Bardack's lawyer, H. James Keathley, suggested the jury award Bardack $3 million, representing the profit the Tomjanoviches earned on the house with interest since the 2007 sale. Keathley also said Tomjanovich did not disclose all his financial assets for the punitive damages phase, repeating what the lawyer alleged was a pattern of non-disclosure that began when the coach and his wife hid the home's defects from his client.

"It's the same course of conduct engaged in throughout the trial," Keathley said.

Keathley said Tomjanovich earned $44 million to $66 million during a lengthy coaching career, most of it with the Houston Rockets, yet now asserts his total assets are just under $12 million. He questioned what Tomjanovich did with the balance of the money.

However, the Tomjanoviches' lawyer, Paul Fine, said the coach is being honest about his true current worth. He urged the jury to award no punitive damages.

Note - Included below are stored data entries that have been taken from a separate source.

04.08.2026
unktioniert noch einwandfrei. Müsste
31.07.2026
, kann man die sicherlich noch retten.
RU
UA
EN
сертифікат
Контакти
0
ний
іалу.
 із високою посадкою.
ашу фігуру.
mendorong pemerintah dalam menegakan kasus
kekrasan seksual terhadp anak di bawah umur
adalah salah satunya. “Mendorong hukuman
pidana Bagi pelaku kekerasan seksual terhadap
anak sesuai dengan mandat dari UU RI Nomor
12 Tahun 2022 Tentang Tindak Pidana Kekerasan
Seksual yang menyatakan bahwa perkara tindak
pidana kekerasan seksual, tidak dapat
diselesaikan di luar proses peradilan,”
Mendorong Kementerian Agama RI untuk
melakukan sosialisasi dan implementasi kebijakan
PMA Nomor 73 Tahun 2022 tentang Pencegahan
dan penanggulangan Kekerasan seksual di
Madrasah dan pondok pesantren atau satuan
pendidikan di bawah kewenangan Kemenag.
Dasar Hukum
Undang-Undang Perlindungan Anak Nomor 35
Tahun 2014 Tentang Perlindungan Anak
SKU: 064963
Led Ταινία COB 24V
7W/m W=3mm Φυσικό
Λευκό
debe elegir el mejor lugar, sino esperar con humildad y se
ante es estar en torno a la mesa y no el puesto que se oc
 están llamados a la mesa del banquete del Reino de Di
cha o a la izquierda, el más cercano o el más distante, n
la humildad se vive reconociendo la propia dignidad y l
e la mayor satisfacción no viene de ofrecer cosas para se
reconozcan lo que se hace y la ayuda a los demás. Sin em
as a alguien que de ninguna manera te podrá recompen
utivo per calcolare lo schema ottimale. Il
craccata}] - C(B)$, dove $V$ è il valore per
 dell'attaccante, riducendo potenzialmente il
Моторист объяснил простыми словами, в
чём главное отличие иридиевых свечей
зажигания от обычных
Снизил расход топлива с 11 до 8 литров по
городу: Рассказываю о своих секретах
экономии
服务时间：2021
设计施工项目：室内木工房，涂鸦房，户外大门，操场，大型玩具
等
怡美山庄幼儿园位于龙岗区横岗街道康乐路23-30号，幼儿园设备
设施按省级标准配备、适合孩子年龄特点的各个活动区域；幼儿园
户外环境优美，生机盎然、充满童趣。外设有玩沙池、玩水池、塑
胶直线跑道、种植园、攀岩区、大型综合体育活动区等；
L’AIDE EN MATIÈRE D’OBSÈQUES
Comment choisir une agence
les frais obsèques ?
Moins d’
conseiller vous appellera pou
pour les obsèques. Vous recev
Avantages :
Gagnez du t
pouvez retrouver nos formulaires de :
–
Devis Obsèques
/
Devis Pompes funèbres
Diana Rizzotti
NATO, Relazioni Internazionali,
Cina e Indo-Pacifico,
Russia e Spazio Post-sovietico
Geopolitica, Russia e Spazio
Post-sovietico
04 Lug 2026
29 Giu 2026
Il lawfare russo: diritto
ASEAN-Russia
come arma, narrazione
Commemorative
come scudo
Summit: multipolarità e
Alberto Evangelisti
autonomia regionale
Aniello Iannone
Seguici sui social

"You have sent a very loud, clear message to them," he said. "The Tomjanoviches are not going to be non-disclosing in the future."

Tomjanovich bought the home from "Girls Gone Wild" founder Joe Francis for $4.25 million in 2004 when he signed on as the Lakers coach. But Tomjanovich resigned after 41 games due to health issues. He said he has bladder cancer and a heart condition.

Tomjanovich, 63, said he still remains with the Lakers in a $25,000-a-year consulting role so he can get health insurance.

Tomjanovich, who played in the NBA as a small forward for the Houston Rockets, was punched and almost killed during an on-court melee at the Forum in Inglewood in December 1977. He was sidelined for five months and said he still receives $75,000 annually under a settlement from the attack.

Another phase of trial is scheduled to begin at a still undetermined date against other defendants, including Francis.

Strata Capital is no longer in existence. Bardack said he let the business run its course earlier this year.